Coding unit tests creates a similar set of problems as programming the code you wish to test.

  1. They can throw an error
  2. They can throw an exception
  3. Unexpectantly failing a test
  4. Just plain failing

Running karma with phantomjs

When running your javascript unit tests having them running as fast as possible is very desirable and phantomjs, the headless webkit browser, allows your tests to be run at speed with the output being returned to your console.

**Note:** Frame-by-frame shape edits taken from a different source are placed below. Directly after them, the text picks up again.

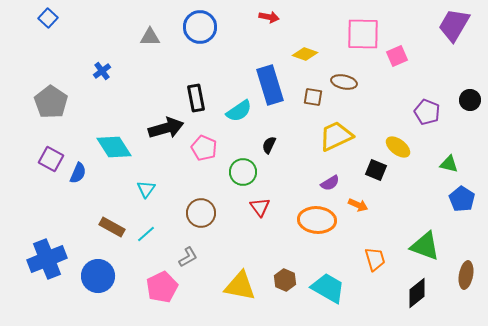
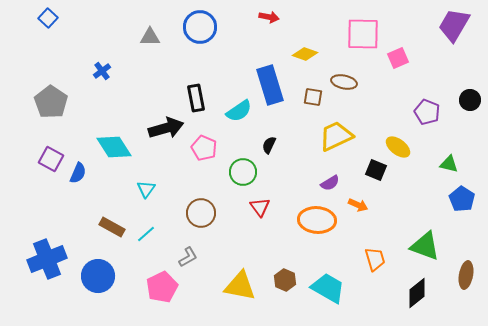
pink square at (397, 56): moved 1 px right, 2 px down
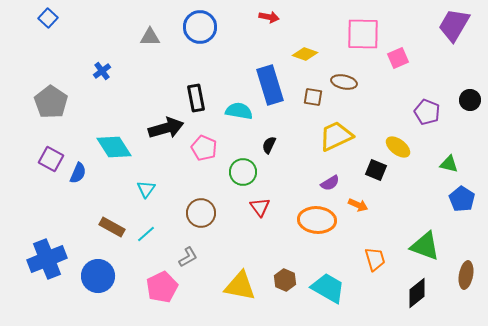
cyan semicircle at (239, 111): rotated 136 degrees counterclockwise
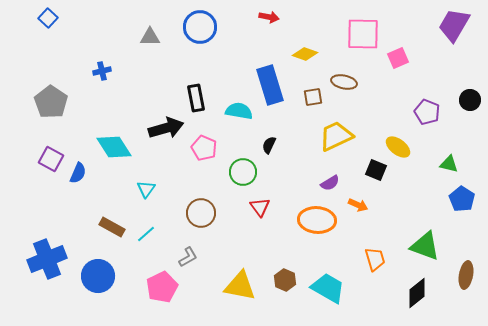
blue cross at (102, 71): rotated 24 degrees clockwise
brown square at (313, 97): rotated 18 degrees counterclockwise
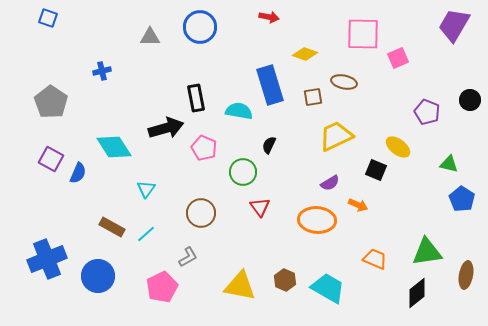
blue square at (48, 18): rotated 24 degrees counterclockwise
green triangle at (425, 246): moved 2 px right, 6 px down; rotated 28 degrees counterclockwise
orange trapezoid at (375, 259): rotated 50 degrees counterclockwise
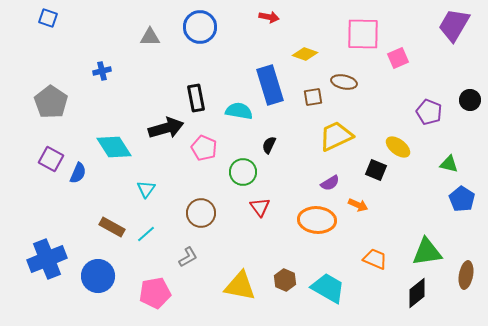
purple pentagon at (427, 112): moved 2 px right
pink pentagon at (162, 287): moved 7 px left, 6 px down; rotated 16 degrees clockwise
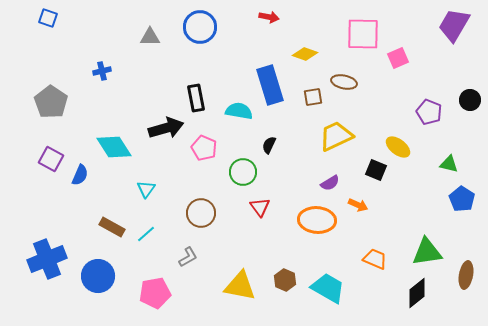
blue semicircle at (78, 173): moved 2 px right, 2 px down
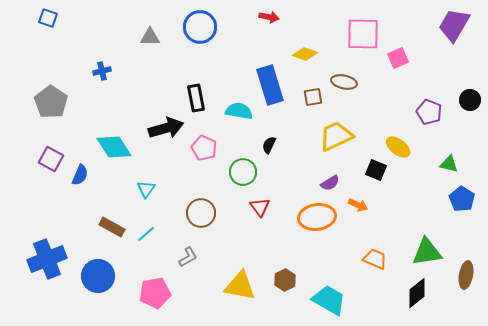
orange ellipse at (317, 220): moved 3 px up; rotated 12 degrees counterclockwise
brown hexagon at (285, 280): rotated 10 degrees clockwise
cyan trapezoid at (328, 288): moved 1 px right, 12 px down
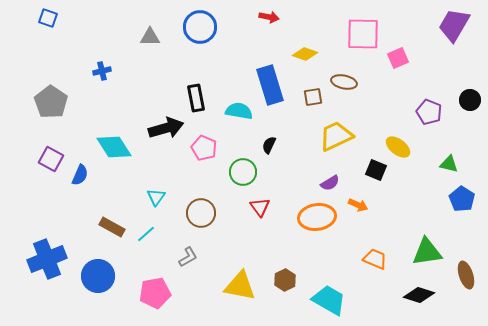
cyan triangle at (146, 189): moved 10 px right, 8 px down
brown ellipse at (466, 275): rotated 28 degrees counterclockwise
black diamond at (417, 293): moved 2 px right, 2 px down; rotated 56 degrees clockwise
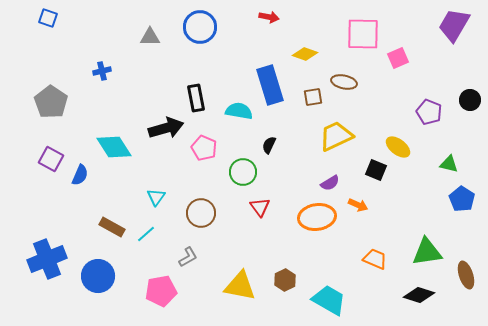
pink pentagon at (155, 293): moved 6 px right, 2 px up
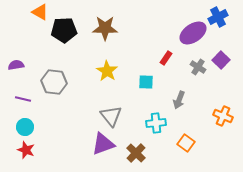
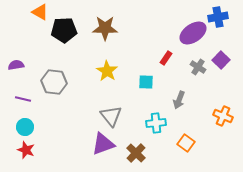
blue cross: rotated 18 degrees clockwise
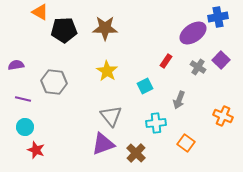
red rectangle: moved 3 px down
cyan square: moved 1 px left, 4 px down; rotated 28 degrees counterclockwise
red star: moved 10 px right
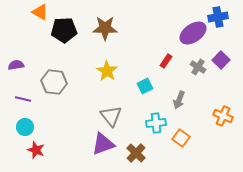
orange square: moved 5 px left, 5 px up
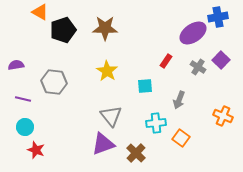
black pentagon: moved 1 px left; rotated 15 degrees counterclockwise
cyan square: rotated 21 degrees clockwise
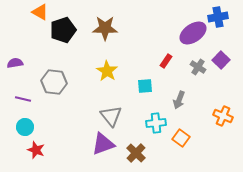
purple semicircle: moved 1 px left, 2 px up
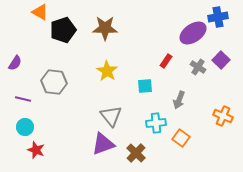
purple semicircle: rotated 133 degrees clockwise
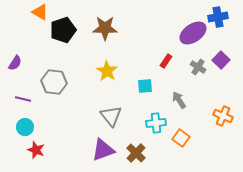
gray arrow: rotated 126 degrees clockwise
purple triangle: moved 6 px down
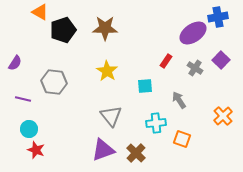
gray cross: moved 3 px left, 1 px down
orange cross: rotated 24 degrees clockwise
cyan circle: moved 4 px right, 2 px down
orange square: moved 1 px right, 1 px down; rotated 18 degrees counterclockwise
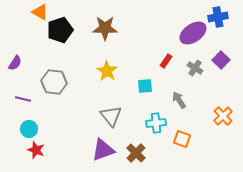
black pentagon: moved 3 px left
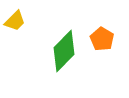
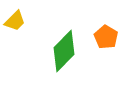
orange pentagon: moved 4 px right, 2 px up
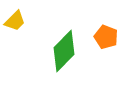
orange pentagon: rotated 10 degrees counterclockwise
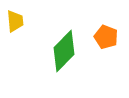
yellow trapezoid: rotated 50 degrees counterclockwise
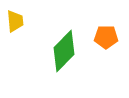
orange pentagon: rotated 20 degrees counterclockwise
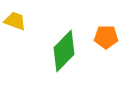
yellow trapezoid: rotated 65 degrees counterclockwise
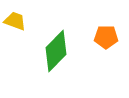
green diamond: moved 8 px left
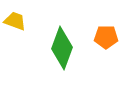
green diamond: moved 6 px right, 3 px up; rotated 24 degrees counterclockwise
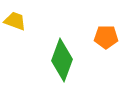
green diamond: moved 12 px down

To use phantomjs as your testing browser in karma your need to install the node package karma-phantomjs-launcher and then reference it in your karma config.

    autoWatch: true,
    browsers:  ['PhantomJS'],
    plugins: [
      'karma-phantomjs-launcher',
      'karma-jasmine',
      'karma-webpack'
    ],

But if it is a headless browser running in a console how do debug it?

Phantomjs is a headless browser that runs in your console which, is great when your tests are all passing.

PhantomJS 1.9.8 (Mac OS X 0.0.0): Executed 18 of 18 SUCCESS (0.169 secs / 0.165 secs)

But if your output looks like below then you probably wish you could open the testing browsers Developer Tools and debug the test manually.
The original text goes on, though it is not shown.